# **Multiple Sequence Alignment**

This notebook covers work done on MSA and any strategies used to improve on the alignments
## **Goals**
1. Develop a Multiple Sequence Alignment pipeline
2. Make decision on which tools to use for MSA and visualization
3. Conduct Multiple Sequence Alignment on the generated FASTA format sequences
4. Visualize the results using an assortment of tools
5. Trim and develop a clean, suitable data set for phylogenetic analysis:  
5.1. Exclude unaligned sequences (non-homologous)  
5.2. Exclude short sequences


## **Tasks**
1. [Installing the bioinformatics tools for MSA](./03.01.MSA_tools_installation.ipynb)
2. Setting up the tools: writting the scripts, setting parameters and testing using samples from test data
3. Evaluating the test data results from various tools to enable decision making on which tools to use for what purpose
4. Conduct MSA on the subsets of data using the best selected tools
5. Visuallize the aligned sequences and trim the sequences to collumns within the 658 5' region of the COI-5P barcode
6. Finally develop a suitable data set for phylogenetic analysis

### **Multiple Sequence Alignment tools.**
1. [MUSCLE.](http://www.drive5.com/muscle/)
It is problematic to align large number of sequences using global alignment algorithims used by muscle as explained in [Very large alignments are usually a bad idea](http://www.drive5.com/muscle/manual/bigalignments.html).

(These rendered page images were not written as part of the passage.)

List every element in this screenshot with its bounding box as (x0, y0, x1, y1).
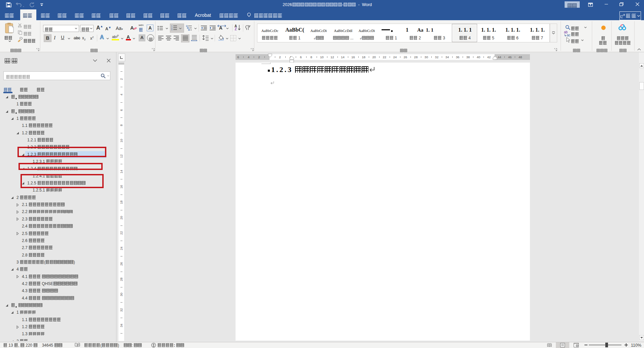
svg-text:3: 3 (171, 29, 172, 30)
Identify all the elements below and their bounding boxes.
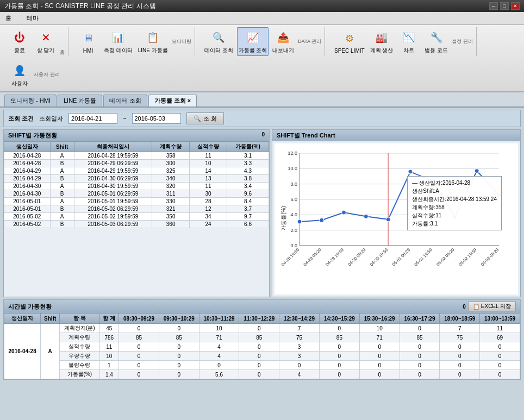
time-item-cell: 0 xyxy=(320,342,360,352)
time-item-cell: 0 xyxy=(159,361,199,370)
close-window-icon: ✕ xyxy=(37,29,54,46)
svg-text:04-30 19:59: 04-30 19:59 xyxy=(369,247,389,267)
tooltip-line1: — 생산일자:2016-04-28 xyxy=(412,179,497,187)
tool-hmi-btn[interactable]: 🖥 HMI xyxy=(76,28,100,55)
table-cell: 3.3 xyxy=(227,160,269,167)
tool-operate-btn[interactable]: 📈 가동률 조회 xyxy=(237,27,269,56)
svg-text:6.0: 6.0 xyxy=(290,197,297,202)
tool-chart-btn[interactable]: 📉 차트 xyxy=(397,27,421,56)
table-cell: 12 xyxy=(190,205,227,213)
search-button[interactable]: 🔍 조 회 xyxy=(186,112,224,124)
table-cell: 2016-04-29 xyxy=(4,167,51,175)
time-col-header: 18:00~18:59 xyxy=(440,314,480,324)
time-item-cell: 0 xyxy=(320,324,360,333)
col-actual: 실적수량 xyxy=(190,142,227,152)
tab-operate[interactable]: 가동률 조회 × xyxy=(148,95,197,106)
table-cell: 30 xyxy=(190,190,227,198)
dataview-icon: 🔍 xyxy=(210,29,227,46)
time-item-cell: 85 xyxy=(119,333,159,342)
time-item-name: 가동률(%) xyxy=(60,370,99,379)
time-item-cell: 0 xyxy=(440,361,480,370)
time-col-header: 항 목 xyxy=(60,314,99,324)
tooltip-line5: 실적수량:11 xyxy=(412,211,497,220)
to-date-input[interactable] xyxy=(132,113,181,124)
tool-close-btn[interactable]: ✕ 창 닫기 xyxy=(34,27,58,56)
tool-operate-label: 가동률 조회 xyxy=(239,47,267,54)
time-table-title: 시간별 가동현황 xyxy=(8,303,52,311)
table-cell: 330 xyxy=(152,198,190,205)
shift-table-panel: SHIFT별 가동현황 0 생산일자 Shift 최종처리일시 계획수량 실적수… xyxy=(3,129,270,297)
time-item-cell: 0 xyxy=(480,370,520,379)
table-cell: 3.1 xyxy=(227,152,269,160)
tool-dataview-label: 데이터 조회 xyxy=(204,47,233,54)
toolbar-group-settings-label: 설정 관리 xyxy=(452,38,473,45)
tool-power-btn[interactable]: ⏻ 종료 xyxy=(8,27,32,56)
table-cell: 2016-04-28 19:59:59 xyxy=(74,152,152,160)
svg-text:4.0: 4.0 xyxy=(290,212,297,217)
time-col-header: 09:30~10:29 xyxy=(159,314,199,324)
excel-save-btn[interactable]: 📋 EXCEL 저장 xyxy=(468,302,516,311)
tool-user-btn[interactable]: 👤 사용자 xyxy=(8,60,32,89)
from-date-input[interactable] xyxy=(68,113,117,124)
time-item-total: 45 xyxy=(99,324,119,333)
time-col-header: 11:30~12:29 xyxy=(239,314,279,324)
table-cell: 2016-05-01 xyxy=(4,205,51,213)
table-cell: 2016-04-30 xyxy=(4,190,51,198)
time-date-cell: 2016-04-28 xyxy=(4,324,41,379)
excel-icon: 📋 xyxy=(473,304,479,310)
code-icon: 🔧 xyxy=(428,29,445,46)
power-icon: ⏻ xyxy=(11,29,28,46)
table-cell: 2016-04-29 xyxy=(4,175,51,183)
chart-area: 0.02.04.06.08.010.012.0 04-28 19:5904-29… xyxy=(275,143,518,294)
time-col-header: 13:00~13:59 xyxy=(480,314,520,324)
table-cell: 9.7 xyxy=(227,213,269,221)
maximize-btn[interactable]: □ xyxy=(500,2,509,10)
time-item-cell: 0 xyxy=(440,342,480,352)
shift-table-header: SHIFT별 가동현황 0 xyxy=(4,130,269,141)
col-planned: 계획수량 xyxy=(152,142,190,152)
table-cell: 360 xyxy=(152,221,190,228)
time-item-cell: 0 xyxy=(440,370,480,379)
tool-internal-btn[interactable]: 📤 내보내기 xyxy=(271,27,296,56)
table-cell: B xyxy=(50,190,74,198)
table-cell: 358 xyxy=(152,152,190,160)
table-cell: B xyxy=(50,160,74,167)
tool-dataview-btn[interactable]: 🔍 데이터 조회 xyxy=(203,27,235,56)
table-cell: A xyxy=(50,213,74,221)
menu-home[interactable]: 홈 xyxy=(2,13,15,23)
tool-internal-label: 내보내기 xyxy=(272,47,294,54)
table-cell: 14 xyxy=(190,167,227,175)
tool-code-btn[interactable]: 🔧 범용 코드 xyxy=(423,27,450,56)
tab-line[interactable]: LINE 가동률 xyxy=(58,95,103,106)
tab-dataview[interactable]: 데이터 조회 xyxy=(103,95,147,106)
time-item-total: 1.4 xyxy=(99,370,119,379)
table-cell: 13 xyxy=(190,175,227,183)
tool-measure-btn[interactable]: 📊 측정 데이터 xyxy=(102,27,134,56)
toolbar-group-data: 🔍 데이터 조회 📈 가동률 조회 📤 내보내기 DATA 관리 xyxy=(199,27,325,56)
svg-text:04-29 19:59: 04-29 19:59 xyxy=(325,247,345,267)
toolbar-group-data-label: DATA 관리 xyxy=(298,38,321,45)
close-btn[interactable]: ✕ xyxy=(511,2,520,10)
title-text: 가동률 조회 - SC CANISTER LINE 공정 관리 시스템 xyxy=(4,2,156,11)
tab-hmi[interactable]: 모니터링 - HMI xyxy=(4,95,57,106)
table-cell: 2016-04-30 06:29:59 xyxy=(74,175,152,183)
table-cell: 2016-05-01 xyxy=(4,198,51,205)
tool-production-btn[interactable]: 🏭 계획 생산 xyxy=(369,27,395,56)
table-cell: 3.8 xyxy=(227,175,269,183)
svg-text:2.0: 2.0 xyxy=(290,228,297,233)
time-item-cell: 10 xyxy=(359,324,400,333)
time-item-cell: 0 xyxy=(239,324,279,333)
time-item-cell: 0 xyxy=(400,361,440,370)
table-cell: 4.3 xyxy=(227,167,269,175)
time-col-header: 16:30~17:29 xyxy=(400,314,440,324)
chart-header: SHIFT별 Trend Chart xyxy=(272,130,520,141)
menu-theme[interactable]: 테마 xyxy=(23,13,42,23)
time-item-cell: 0 xyxy=(119,324,159,333)
table-cell: 2016-05-02 06:29:59 xyxy=(74,205,152,213)
tooltip-line2: 생산Shift:A xyxy=(412,187,497,195)
title-controls: ─ □ ✕ xyxy=(489,2,520,10)
minimize-btn[interactable]: ─ xyxy=(489,2,498,10)
tool-line-btn[interactable]: 📋 LINE 가동률 xyxy=(136,27,170,56)
tool-spec-btn[interactable]: ⚙ SPEC LIMIT xyxy=(333,28,366,55)
table-cell: 28 xyxy=(190,198,227,205)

Clustering highly identical (95% or 90% identity) help reduce the the sequences and challanges faced.
2. [T-Coffee(Tree based Consistency Objective Function For AlignmEnt Evaluation)](https://github.com/cbcrg/tcoffee). [The regressive mode of T-Coffee](https://github.com/cbcrg/tcoffee/blob/master/docs/tcoffee_quickstart_regressive.rst) is [described as most suitable for large datasets](https://www.biorxiv.org/content/10.1101/490235v1.full) by E. G. Nogales et. al (2018).
3. [MAFFT Version 7](https://mafft.cbrc.jp/alignment/software/). For large datasets: [Tips for handling a large dataset](https://mafft.cbrc.jp/alignment/software/tips.html). More published by [T. Nakamura et. al (2018)](https://academic.oup.com/bioinformatics/article/34/14/2490/4916099)
4. [SATé(Simultaneous Alignment and Tree Estimation)](http://sysbio.oxfordjournals.org/content/61/1/90.abstract?sid=58895a54-2686-4b58-a676-3cc4d73a3b76): From GitHub [source code](https://github.com/sate-dev/sate-core) using [sate-tools-linux](https://github.com/sate-dev/sate-tools-linux) tools
5. [PASTA(Practical Alignment using Sate and TrAnsitivity)](https://www.liebertpub.com/doi/full/10.1089/cmb.2014.0156): From GitHub [Source code](https://github.com/smirarab/pasta) [(Tutorial)](https://github.com/smirarab/pasta/blob/master/pasta-doc/pasta-tutorial.md)
6. Other tools; [SEPP](https://github.com/smirarab/sepp), [UPP](https://github.com/smirarab/sepp/blob/master/README.UPP.md) and [HMMER](http://hmmer.org/)
7. Visualized the multiple sequence alignments using [jalview](http://www.jalview.org/download) for datasets upto a few thousands and [Seaview](http://doua.prabi.fr/software/seaview) by [Gouy et al.](https://academic.oup.com/mbe/article/27/2/221/970247) for bigger data sets. Seaview uses the FLTK project (installed separately) for its user interface.

#### MSA evaluation methods used in T_Coffee:
We used the following [sequence based methods](https://tcoffee.readthedocs.io/en/latest/tcoffee_main_documentation.html#sequence-based-methods) to evaluate our MSAs:
1. [Computing the CORE index of any alignment
](https://tcoffee.readthedocs.io/en/latest/tcoffee_main_documentation.html#computing-the-local-core-index).
2. Evaluating the [Transitive Consistency Score (TCS)](https://tcoffee.readthedocs.io/en/latest/tcoffee_main_documentation.html#transitive-consistency-score-tcs) of an MSA. The scores generated here are usefull in filtering our sequences and in phylogenetic inference based on herogenous site evolutionary rates.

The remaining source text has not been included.